468 P.3d 1021
Or. Ct. App.2020Background
- Officer Powers encountered Rudolph Martinez while on patrol and discovered an active misdemeanor arrest warrant for him.
- Incident to arrest, Powers searched Martinez for weapons and means of escape.
- An opaque white plastic bag protruded from Martinez’s front jacket pocket; Powers removed it and felt a “hard bulge” in the middle.
- Powers unrolled and opened the bag, revealing foil with heroin residue and a glass pipe with methamphetamine residue.
- Martinez was charged with unlawful possession of methamphetamine and moved to suppress the evidence from the bag; the trial court denied the motion and Martinez was convicted.
- On appeal the state conceded that opening the bag was not justified by an officer-safety search incident to arrest; the appellate court reversed and remanded, ordering suppression of the bag evidence.
Issues
| Issue | State's Argument | Martinez's Argument | Held |
|---|---|---|---|
| Whether the initial encounter/stop was unlawful | The encounter was not a stop; the contact was lawful | The initial police contact was an unlawful stop requiring suppression of derived evidence | Court agreed with State; encounter was not a stop and that argument was rejected |
| Whether removing and unrolling the bag was a lawful search incident to arrest | Officer could search for weapons incident to arrest; removal and inspection were lawful | Removing/unrolling the bag exceeded a permissible officer-safety search because there was no reason to believe the bag contained a weapon or evidence | Court accepted State’s concession that unrolling the bag was not justified by an officer-safety search; evidence must be suppressed; conviction reversed and remanded |
Key Cases Cited
- State v.
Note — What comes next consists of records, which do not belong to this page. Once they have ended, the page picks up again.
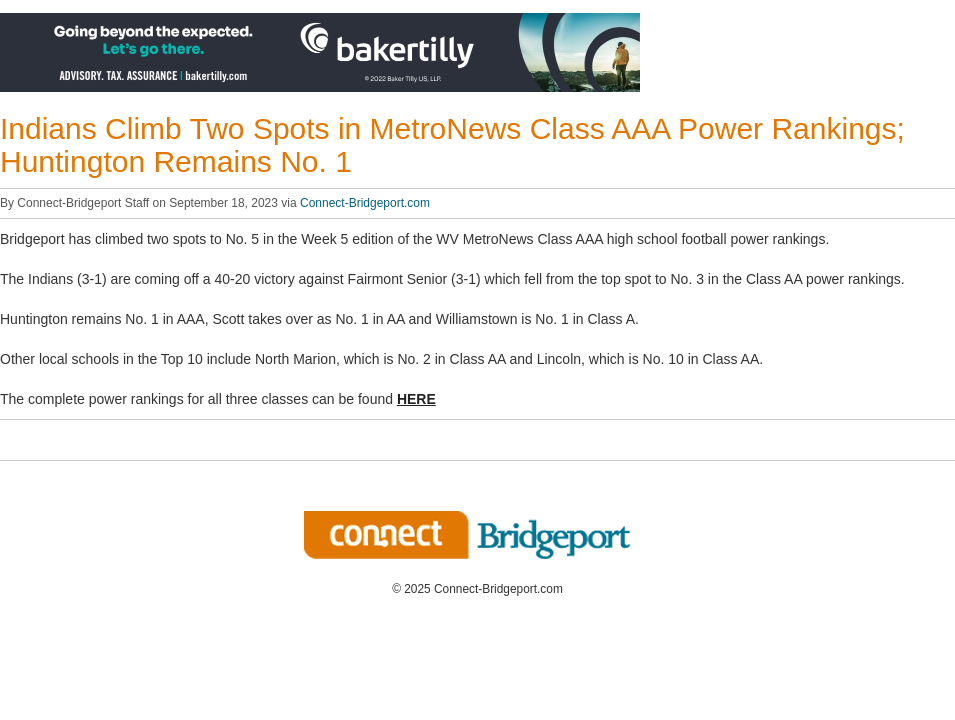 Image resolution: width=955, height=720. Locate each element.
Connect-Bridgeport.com (365, 203) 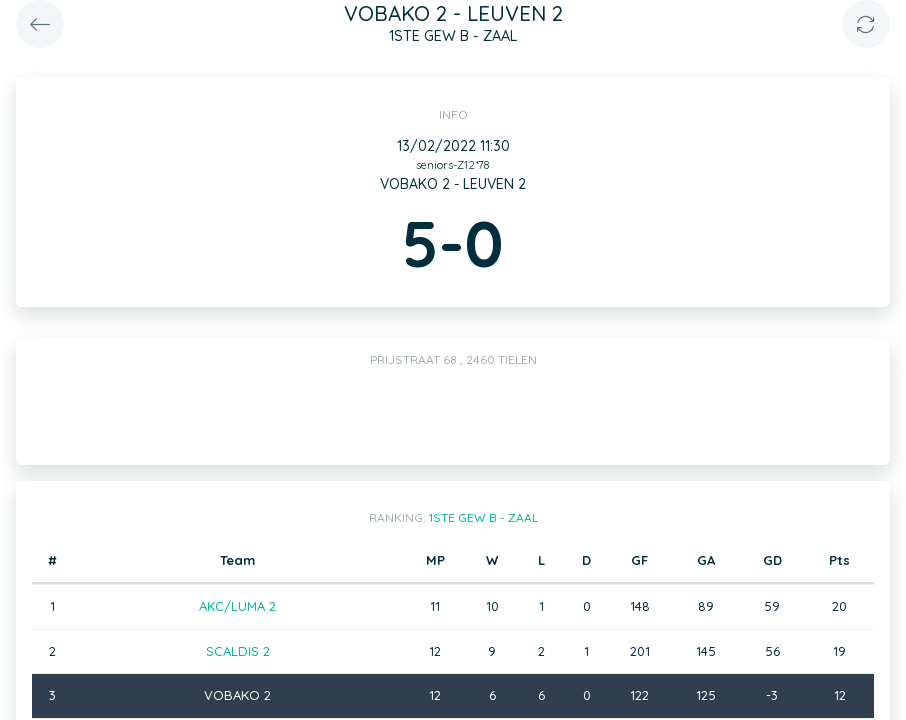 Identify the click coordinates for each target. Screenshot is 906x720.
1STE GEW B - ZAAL (483, 517)
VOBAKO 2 (237, 695)
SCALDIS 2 (238, 651)
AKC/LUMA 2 (237, 606) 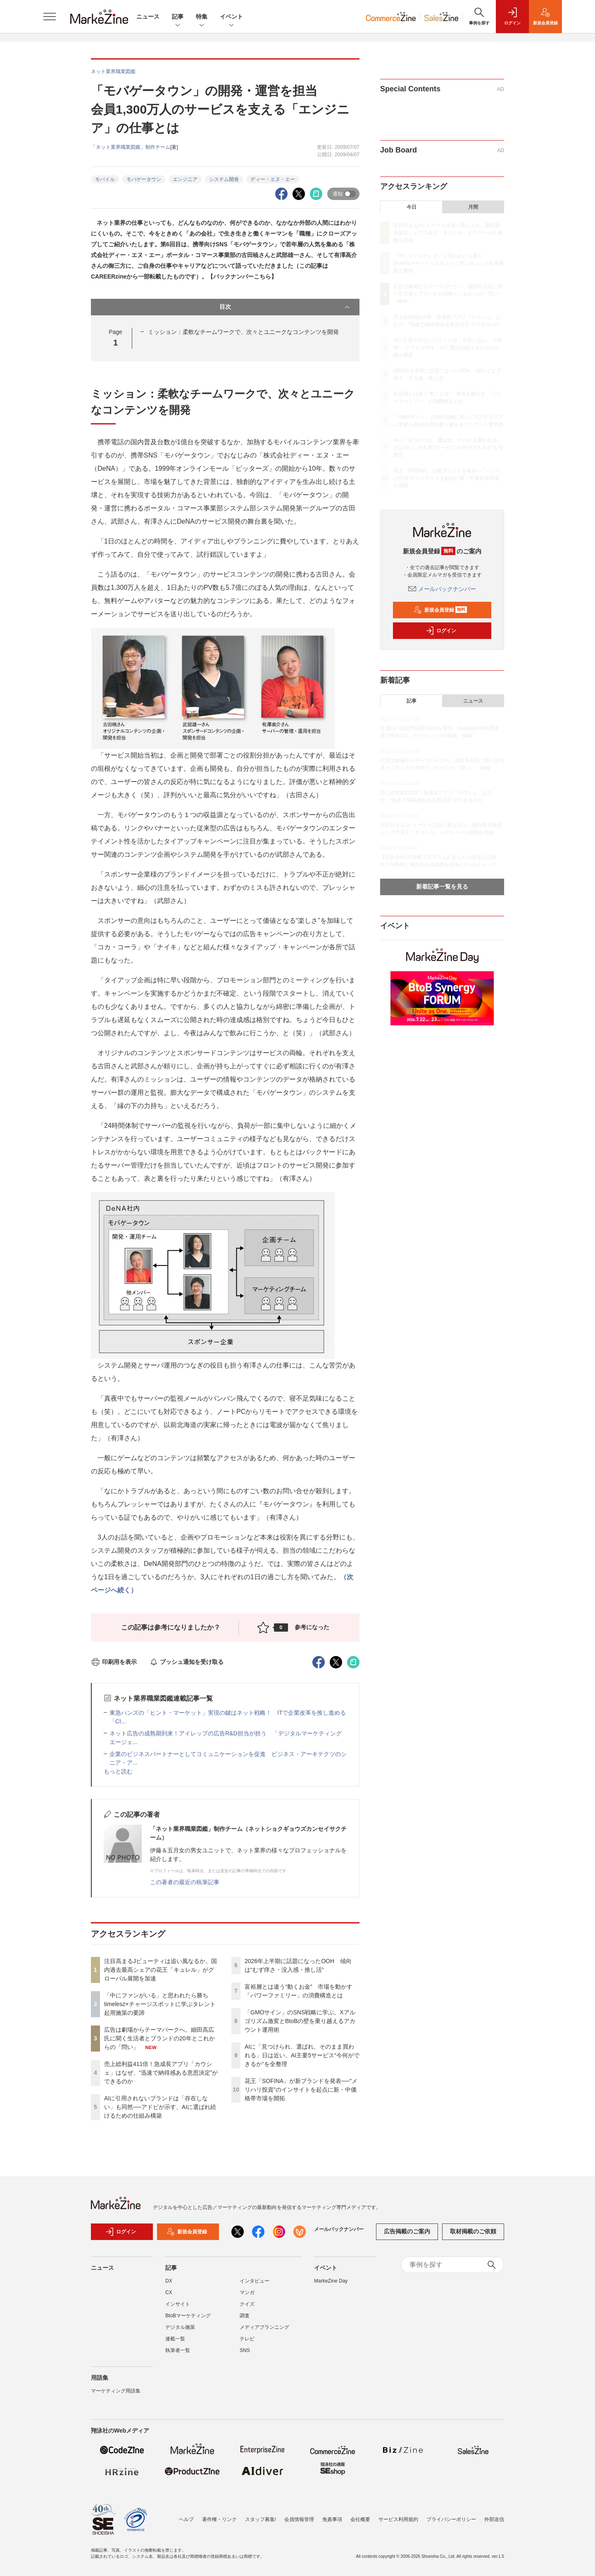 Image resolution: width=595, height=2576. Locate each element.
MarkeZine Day (330, 2285)
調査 (245, 2320)
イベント (231, 17)
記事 (177, 17)
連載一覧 (175, 2343)
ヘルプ (186, 2519)
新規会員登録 (440, 610)
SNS (245, 2354)
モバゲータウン (143, 179)
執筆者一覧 (177, 2354)
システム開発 (224, 179)
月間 (473, 207)
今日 (411, 207)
Ehly, 317 Or 66 (1993) (standard for reviewing trial court fact findings and legality of searches).
- State v. Bonilla, 358 Or 475 (2015) (warrantless searches presumptively unreasonable).
- State v. Delfino, 281 Or App 725 (2016) (limits on searches incident to arrest: must be reasonable in time, scope, and intensity; purposes include officer safety).
- State v. Coop, 293 Or App 108 (2018) (officer-safety justification insufficient where officer felt an item but did not testify it was a weapon).
- State v. Musalf, 280 Or App 142 (2016) (feeling that an item is merely “hard” does not alone justify removing and inspecting it as a weapons search).